Neuwahl : Kampfansage an Schröders Reformen

Das neue Linksbündnis wird nach den Worten von WASG-Spitzenkandidat Oskar Lafontaine der Reform-Agenda 2010 von Bundeskanzler Gerhard Schröder den Kampf ansagen. Sie sei eine Politik des Sozialabbaus und "nichts anderes als eine Umverteilung von unten nach oben", sagte Lafontaine am Montag bei einer gemeinsamen Pressekonferenz mit PDS-Chef Lothar Bisky in Berlin.

Berlin - Sie sei eine Politik des Sozialabbaus und «nichts anderes als eine Umverteilung von unten nach oben», sagte Lafontaine am Montag bei einer gemeinsamen Pressekonferenz mit PDS-Chef Lothar Bisky in Berlin. «Fakt ist: Noch nie hat eine Partei in Deutschland noch vor ihrer offiziellen Entstehung so viel Hoffnung auf sich vereint», sagte Bisky. Beide kündigten an, auch die Kultur künftig mehr zu fördern. Als PDS-Spitzenkandidat in Sachsen stellten sie den «Tatort»- Schauspieler Peter Sodann vor.

Im Bundestag sei keine Partei mehr vertreten, die Politik für Arbeitnehmer, Arbeitslose und Rentner mache, kritisierte Lafontaine. Das Linksbündnis aus PDS und Wahlalternative Arbeit und Soziale Gerechtigkeit (WASG) sei im Parlament nötig, um die Interessen von Millionen von Wählern zu vertreten.

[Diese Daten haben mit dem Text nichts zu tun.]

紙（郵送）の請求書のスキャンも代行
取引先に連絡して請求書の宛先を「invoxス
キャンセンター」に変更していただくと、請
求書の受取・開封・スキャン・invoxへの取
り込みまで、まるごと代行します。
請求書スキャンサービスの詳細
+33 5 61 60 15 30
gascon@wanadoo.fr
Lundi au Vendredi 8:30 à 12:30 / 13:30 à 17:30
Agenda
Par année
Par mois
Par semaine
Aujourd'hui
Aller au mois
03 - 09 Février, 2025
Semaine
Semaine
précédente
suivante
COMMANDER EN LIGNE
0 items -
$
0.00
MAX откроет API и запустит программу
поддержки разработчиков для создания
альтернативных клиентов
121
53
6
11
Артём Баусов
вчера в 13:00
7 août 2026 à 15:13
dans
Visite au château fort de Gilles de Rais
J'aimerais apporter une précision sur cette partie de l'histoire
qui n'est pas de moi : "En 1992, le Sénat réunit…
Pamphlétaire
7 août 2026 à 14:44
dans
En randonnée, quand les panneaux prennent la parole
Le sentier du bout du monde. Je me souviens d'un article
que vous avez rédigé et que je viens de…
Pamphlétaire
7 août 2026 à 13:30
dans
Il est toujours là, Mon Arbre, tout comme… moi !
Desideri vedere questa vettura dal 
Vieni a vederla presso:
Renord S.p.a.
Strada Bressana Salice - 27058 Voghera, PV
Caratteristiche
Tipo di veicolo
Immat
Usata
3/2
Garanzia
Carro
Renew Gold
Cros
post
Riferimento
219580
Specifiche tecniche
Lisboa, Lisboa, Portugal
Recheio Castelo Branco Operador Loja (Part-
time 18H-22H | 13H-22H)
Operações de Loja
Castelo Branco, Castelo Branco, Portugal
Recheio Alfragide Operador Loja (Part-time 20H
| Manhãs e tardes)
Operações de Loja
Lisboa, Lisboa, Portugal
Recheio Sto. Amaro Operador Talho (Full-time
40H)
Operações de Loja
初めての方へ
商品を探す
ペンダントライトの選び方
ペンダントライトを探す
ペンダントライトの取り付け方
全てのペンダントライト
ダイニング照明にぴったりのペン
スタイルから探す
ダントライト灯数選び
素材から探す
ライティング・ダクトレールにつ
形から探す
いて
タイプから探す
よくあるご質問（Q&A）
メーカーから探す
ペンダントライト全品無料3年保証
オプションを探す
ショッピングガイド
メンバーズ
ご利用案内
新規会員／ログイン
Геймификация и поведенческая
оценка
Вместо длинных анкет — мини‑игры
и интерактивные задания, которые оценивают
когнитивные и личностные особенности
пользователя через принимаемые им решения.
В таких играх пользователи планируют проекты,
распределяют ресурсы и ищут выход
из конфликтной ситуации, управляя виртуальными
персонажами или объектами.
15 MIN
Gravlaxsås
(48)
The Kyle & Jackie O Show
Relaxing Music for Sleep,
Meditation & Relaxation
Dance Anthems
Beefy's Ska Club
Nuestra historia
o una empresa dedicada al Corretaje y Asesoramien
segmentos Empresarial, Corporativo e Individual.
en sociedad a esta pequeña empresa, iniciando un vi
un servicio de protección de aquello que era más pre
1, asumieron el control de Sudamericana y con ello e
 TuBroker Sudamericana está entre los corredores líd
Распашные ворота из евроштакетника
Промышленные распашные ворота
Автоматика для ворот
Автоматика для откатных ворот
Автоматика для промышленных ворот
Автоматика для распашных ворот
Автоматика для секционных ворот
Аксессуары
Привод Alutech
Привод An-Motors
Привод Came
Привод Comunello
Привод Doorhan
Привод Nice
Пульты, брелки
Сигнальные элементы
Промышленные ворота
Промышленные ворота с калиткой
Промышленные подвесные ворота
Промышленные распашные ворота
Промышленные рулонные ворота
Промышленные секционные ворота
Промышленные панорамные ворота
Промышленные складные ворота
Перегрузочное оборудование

Schon jetzt habe das Linksbündnis die Politik in Deutschland verändert, weil SPD und Grüne in ihren wahlprogrammatischen Aussagen nach links gerutscht seien, sagte der frühere SPD-Bundesvorsitzende. Mit dem Wahlprogramm der PDS habe er keine Schwierigkeiten: «Ich kann es in jedem Satz unterschreiben.» Es gebe auch keine Unterschiede zum Programm der WASG. Die WASG hatte bei einem Parteitag am Sonntag den Weg für den gemeinsamen Wahlauftritt mit der PDS frei gemacht.

Bisky sagte, er wisse um die Kritik in seiner Partei an dem Zusammenschluss mit der WASG. Dennoch sei er optimistisch, «dass die PDS am 17. Juli auf dem Parteitag mit der Umbenennung in "Die Linkspartei" das Signal zur neuen Linken aufnehmen wird.» Trotz mancher Kritik auch an Lafontaine dürfe die Partei nicht zögern, «die Kräfte der Linken zu bündeln».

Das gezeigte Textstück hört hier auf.